"""
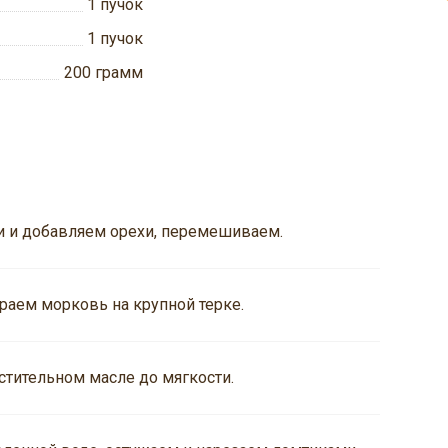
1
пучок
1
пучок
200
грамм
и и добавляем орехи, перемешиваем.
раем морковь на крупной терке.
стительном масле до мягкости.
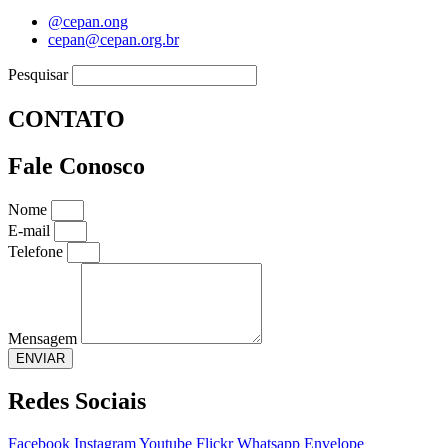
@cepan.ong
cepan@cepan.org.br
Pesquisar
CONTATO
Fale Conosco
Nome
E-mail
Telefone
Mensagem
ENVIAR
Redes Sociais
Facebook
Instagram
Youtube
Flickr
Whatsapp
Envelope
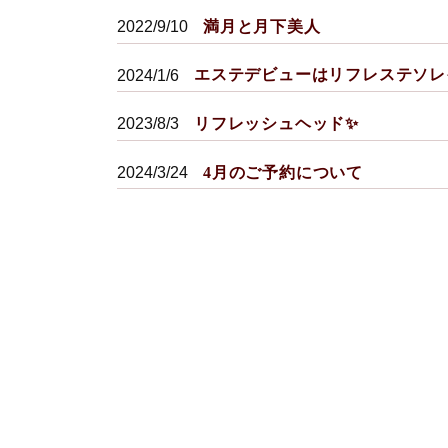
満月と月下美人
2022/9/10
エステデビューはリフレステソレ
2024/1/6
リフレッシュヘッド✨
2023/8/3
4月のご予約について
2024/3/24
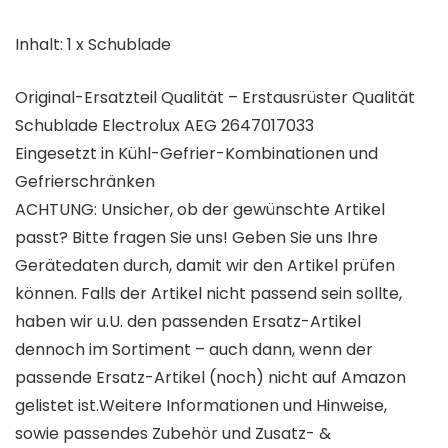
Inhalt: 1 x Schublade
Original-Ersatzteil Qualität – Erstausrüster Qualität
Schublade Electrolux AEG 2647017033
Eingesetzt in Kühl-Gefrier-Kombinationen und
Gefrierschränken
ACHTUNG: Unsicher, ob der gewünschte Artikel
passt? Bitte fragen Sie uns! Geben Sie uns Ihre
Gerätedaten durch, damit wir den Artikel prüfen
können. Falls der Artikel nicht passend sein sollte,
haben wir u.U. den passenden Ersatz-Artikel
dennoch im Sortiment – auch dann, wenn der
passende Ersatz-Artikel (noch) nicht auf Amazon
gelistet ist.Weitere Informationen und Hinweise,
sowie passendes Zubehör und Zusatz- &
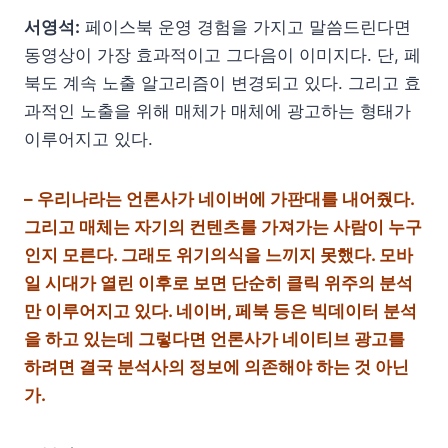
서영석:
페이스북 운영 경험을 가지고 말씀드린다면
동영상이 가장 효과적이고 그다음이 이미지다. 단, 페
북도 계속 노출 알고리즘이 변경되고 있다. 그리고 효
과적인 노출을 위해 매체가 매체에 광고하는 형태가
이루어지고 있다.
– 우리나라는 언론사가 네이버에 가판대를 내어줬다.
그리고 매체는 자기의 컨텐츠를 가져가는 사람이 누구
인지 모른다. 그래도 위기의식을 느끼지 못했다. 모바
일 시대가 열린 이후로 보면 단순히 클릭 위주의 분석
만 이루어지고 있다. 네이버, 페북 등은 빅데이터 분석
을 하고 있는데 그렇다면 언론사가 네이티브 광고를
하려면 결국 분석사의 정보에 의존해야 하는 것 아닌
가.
"""
INSTRUCTIONS FOR THE TASK :: Restate the whole of the material word for word without the pictures.

EXPECTED ANSWER ::
1
пучок
1
пучок
200
грамм
и и добавляем орехи, перемешиваем.
раем морковь на крупной терке.
стительном масле до мягкости.
@cepan.ong
cepan@cepan.org.br
Pesquisar
CONTATO
Fale Conosco
Nome
E-mail
Telefone
Mensagem
ENVIAR
Redes Sociais
Facebook
Instagram
Youtube
Flickr
Whatsapp
Envelope
満月と月下美人
2022/9/10
エステデビューはリフレステソレ
2024/1/6
リフレッシュヘッド✨
2023/8/3
4月のご予約について
2024/3/24
Inhalt: 1 x Schublade
Original-Ersatzteil Qualität – Erstausrüster Qualität
Schublade Electrolux AEG 2647017033
Eingesetzt in Kühl-Gefrier-Kombinationen und
Gefrierschränken
ACHTUNG: Unsicher, ob der gewünschte Artikel
passt? Bitte fragen Sie uns! Geben Sie uns Ihre
Gerätedaten durch, damit wir den Artikel prüfen
können. Falls der Artikel nicht passend sein sollte,
haben wir u.U. den passenden Ersatz-Artikel
dennoch im Sortiment – auch dann, wenn der
passende Ersatz-Artikel (noch) nicht auf Amazon
gelistet ist.Weitere Informationen und Hinweise,
sowie passendes Zubehör und Zusatz- &
서영석:
페이스북 운영 경험을 가지고 말씀드린다면
동영상이 가장 효과적이고 그다음이 이미지다. 단, 페
북도 계속 노출 알고리즘이 변경되고 있다. 그리고 효
과적인 노출을 위해 매체가 매체에 광고하는 형태가
이루어지고 있다.
– 우리나라는 언론사가 네이버에 가판대를 내어줬다.
그리고 매체는 자기의 컨텐츠를 가져가는 사람이 누구
인지 모른다. 그래도 위기의식을 느끼지 못했다. 모바
일 시대가 열린 이후로 보면 단순히 클릭 위주의 분석
만 이루어지고 있다. 네이버, 페북 등은 빅데이터 분석
을 하고 있는데 그렇다면 언론사가 네이티브 광고를
하려면 결국 분석사의 정보에 의존해야 하는 것 아닌
가.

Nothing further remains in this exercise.